* **Work to be completed**:
Print the line containing "Adaugă-ne ca sursă preferată în Google" and each line after it through the end of the material below, exactly as it appears, but skip the pictures.

Data records START

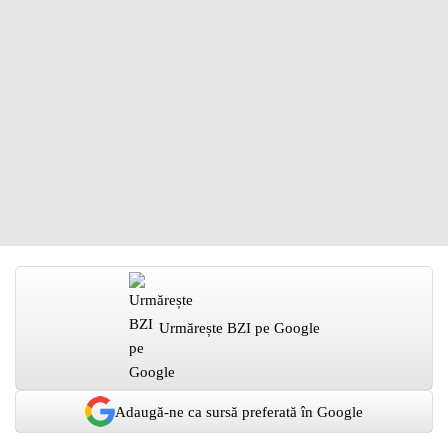
Urmărește BZI pe Google
Adaugă-ne ca sursă preferată în Google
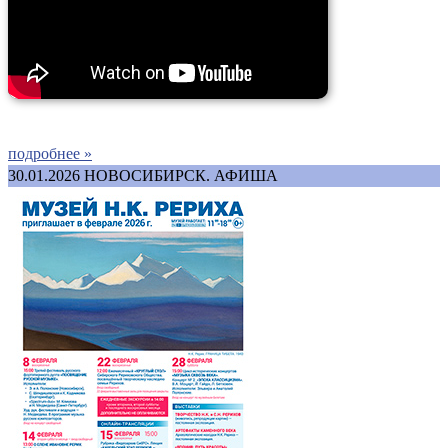
подробнее »
30.01.2026
НОВОСИБИРСК. АФИША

Data records END

* **Written answer**:
Adaugă-ne ca sursă preferată în Google
подробнее »
30.01.2026
НОВОСИБИРСК. АФИША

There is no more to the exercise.